» **WHAT TO PRODUCE**: Among the entries below, how many lines include the word "пенсионеру"? Reply with only the number.
[Opening EXTRACTED ENTRIES section]
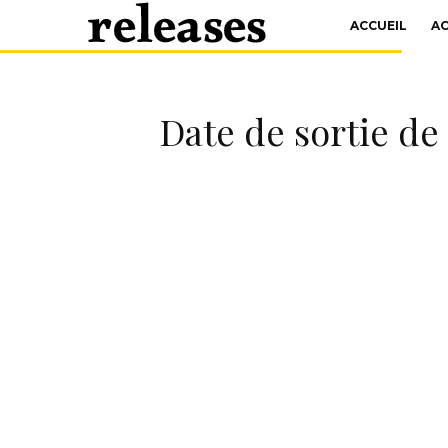
ACCUEIL
A
Date de sortie de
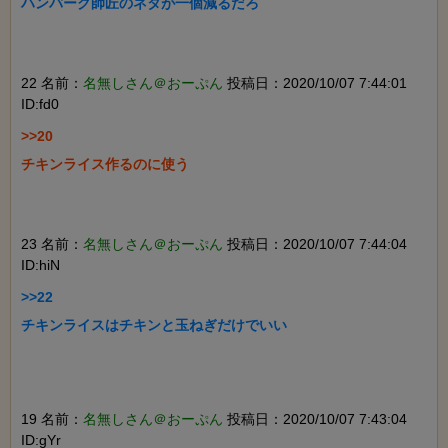
ハンバーグ師匠のネタが一個減るだろ

22 名前：
名無しさん＠おーぷん
投稿日：2020/10/07 7:44:01
ID:fd0
>>20

チキンライス作るのに使う

23 名前：
名無しさん＠おーぷん
投稿日：2020/10/07 7:44:04
ID:hiN
>>22

チキンライスはチキンと玉ねぎだけでいい

19 名前：
名無しさん＠おーぷん
投稿日：2020/10/07 7:43:04
ID:gYr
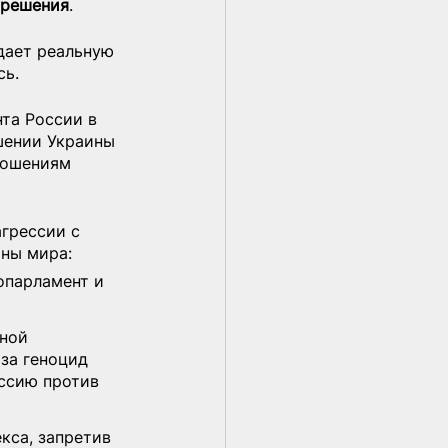
 решения
.
дает реальную 
сь.
та России в 
шении Украины 
ношениям 
грессии с 
аны мира:
опарламент и 
ной 
за геноцид 
ссию против 
кса, запретив 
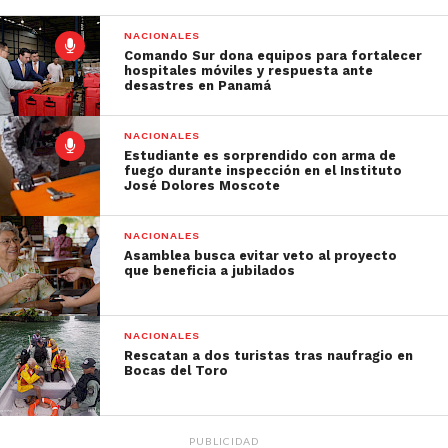
NACIONALES
Comando Sur dona equipos para fortalecer
hospitales móviles y respuesta ante
desastres en Panamá
NACIONALES
Estudiante es sorprendido con arma de
fuego durante inspección en el Instituto
José Dolores Moscote
NACIONALES
Asamblea busca evitar veto al proyecto
que beneficia a jubilados
NACIONALES
Rescatan a dos turistas tras naufragio en
Bocas del Toro
PUBLICIDAD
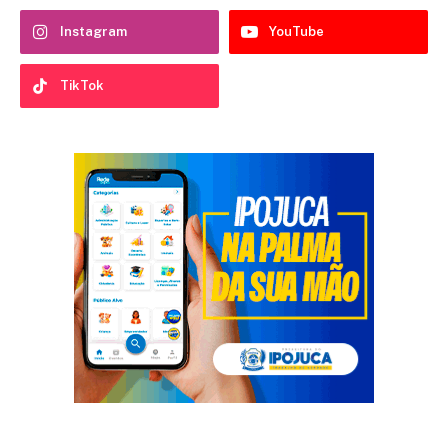
Instagram
YouTube
TikTok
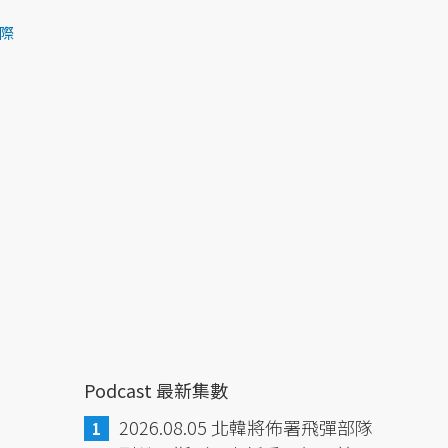
際
Podcast 最新集數
2026.08.05 北韓將佈署飛彈部隊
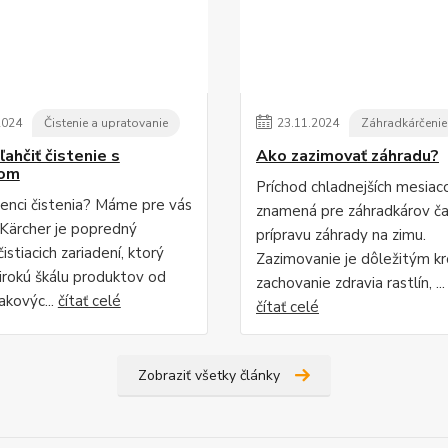
2024
Čistenie a upratovanie
23
.
11
.
2024
Záhradkárčenie
ľahčiť čistenie s
Ako zazimovať záhradu?
rom
Príchod chladnejších mesiac
enci čistenia? Máme pre vás
znamená pre záhradkárov ča
. Kärcher je popredný
prípravu záhrady na zimu.
istiacich zariadení, ktorý
Zazimovanie je dôležitým k
irokú škálu produktov od
zachovanie zdravia rastlín, ...
akovýc...
čítať celé
čítať celé
Zobraziť všetky články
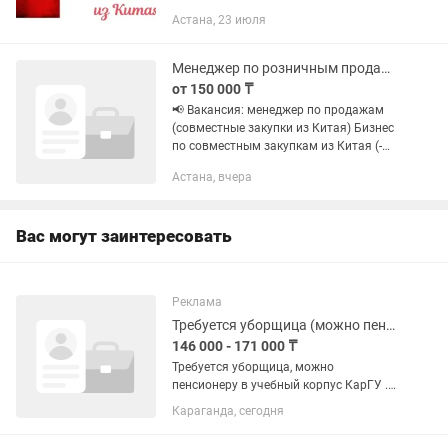
Астана, 23 июля
Менеджер по розничным продажам
от 150 000 ₸
📢 Вакансия: менеджер по продажам
(совместные закупки из Китая) Бизнес
по совместным закупкам из Китая (-
группа + Instagram, Астана) ищет
Астана, вчера
менеджера по продажам. Требования:
_ Уверенное владение...
Вас могут заинтересовать
Реклама
Требуется уборщица (можно пенсионеру)
146 000 - 171 000 ₸
Требуется уборщица, можно
пенсионеру в учебный корпус КарГУ .
График работы с 9:00 до 18:00 5/2 обед
Караганда, сегодня
с 13:00 до 14:00. Зарплата 171.000 на
руки , соц.пакет, отпуск, премии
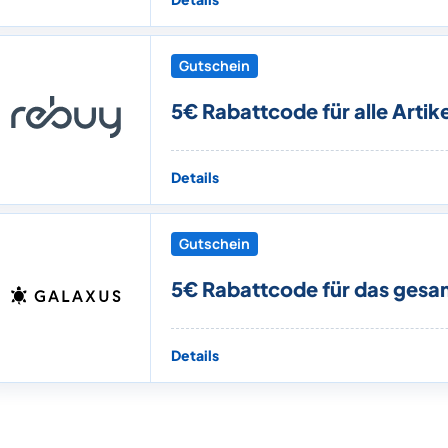
Gutschein
5€ Rabattcode für alle Artike
Details
Gutschein
5€ Rabattcode für das gesa
Details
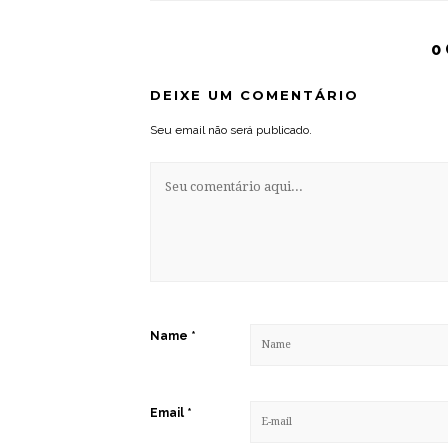
0
DEIXE UM COMENTÁRIO
Seu email não será publicado.
Name
*
Email
*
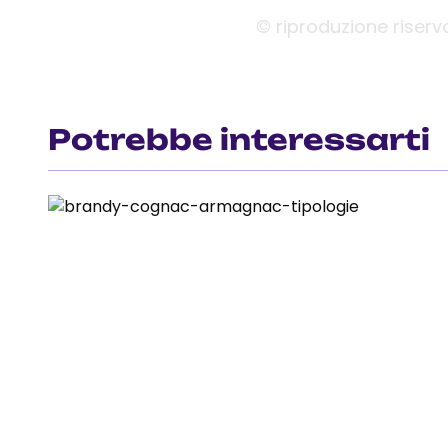
© riproduzione riserv
Potrebbe interessarti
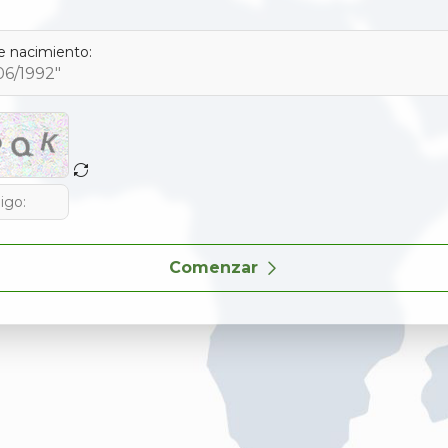
e nacimiento:
Comenzar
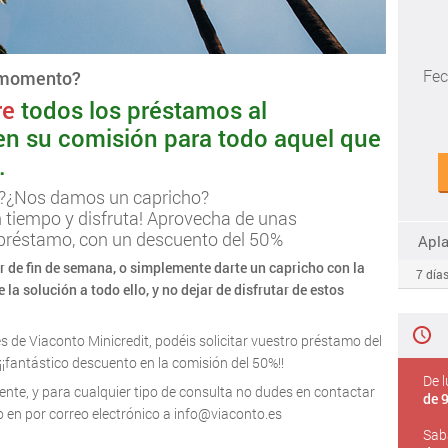
Fec
o momento?
re
todos los préstamos al
n su comisión para todo aquel que
.
?¿Nos damos un capricho?
 tiempo y disfruta! Aprovecha de unas
 préstamo, con un descuento del 50%
Apl
ir de fin de semana, o simplemente darte un capricho con la
7 días
 solución a todo ello, y no dejar de disfrutar de estos
s de Viaconto Minicredit, podéis solicitar vuestro préstamo del
¡¡fantástico descuento en la comisión del 50%!!
De l
liente, y para cualquier tipo de consulta no dudes en contactar
de 9
 en por correo electrónico a
info@viaconto.es
Sab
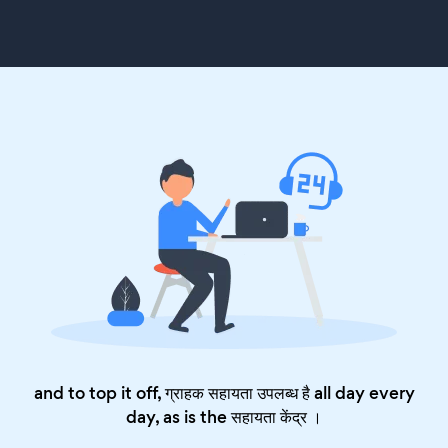
and to top it off, ग्राहक सहायता उपलब्ध है all day every
day, as is the
सहायता केंद्र
।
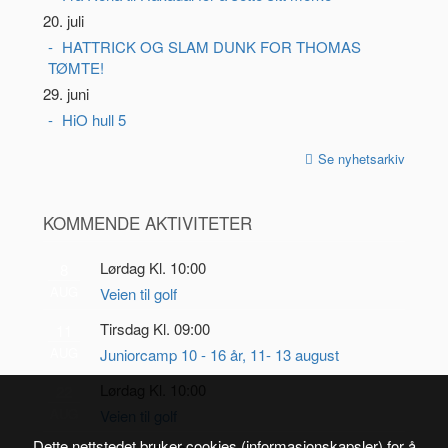
20. juli
HATTRICK OG SLAM DUNK FOR THOMAS
TØMTE!
29. juni
HiO hull 5
Se nyhetsarkiv
KOMMENDE AKTIVITETER
Lørdag Kl. 10:00
8
AUG
Veien til golf
Tirsdag Kl. 09:00
11
AUG
Juniorcamp 10 - 16 år, 11- 13 august
Lørdag Kl. 10:00
22
AUG
Veien til golf
Dette nettstedet bruker cookies (informasjonskapsler) for å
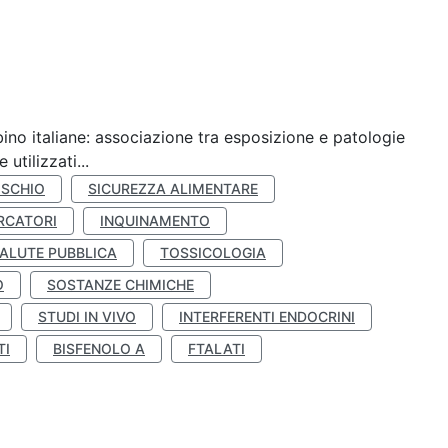
ino italiane: associazione tra esposizione e patologie
utilizzati...
ISCHIO
SICUREZZA ALIMENTARE
RCATORI
INQUINAMENTO
ALUTE PUBBLICA
TOSSICOLOGIA
O
SOSTANZE CHIMICHE
STUDI IN VIVO
INTERFERENTI ENDOCRINI
TI
BISFENOLO A
FTALATI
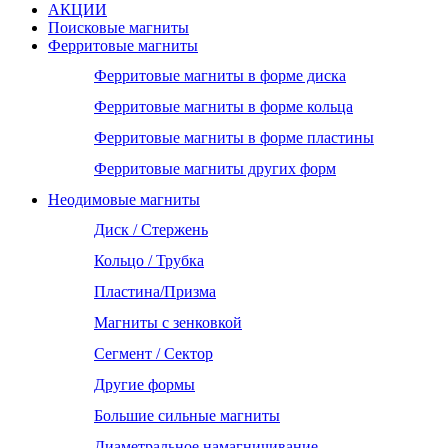
АКЦИИ
Поисковые магниты
Ферритовые магниты
Ферритовые магниты в форме диска
Ферритовые магниты в форме кольца
Ферритовые магниты в форме пластины
Ферритовые магниты других форм
Неодимовые магниты
Диск / Стержень
Кольцо / Трубка
Пластина/Призма
Магниты с зенковкой
Сегмент / Сектор
Другие формы
Большие сильные магниты
Диаметральное намагничивание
[Closing EXTRACTED ENTRIES section]
» **RESULT**: 2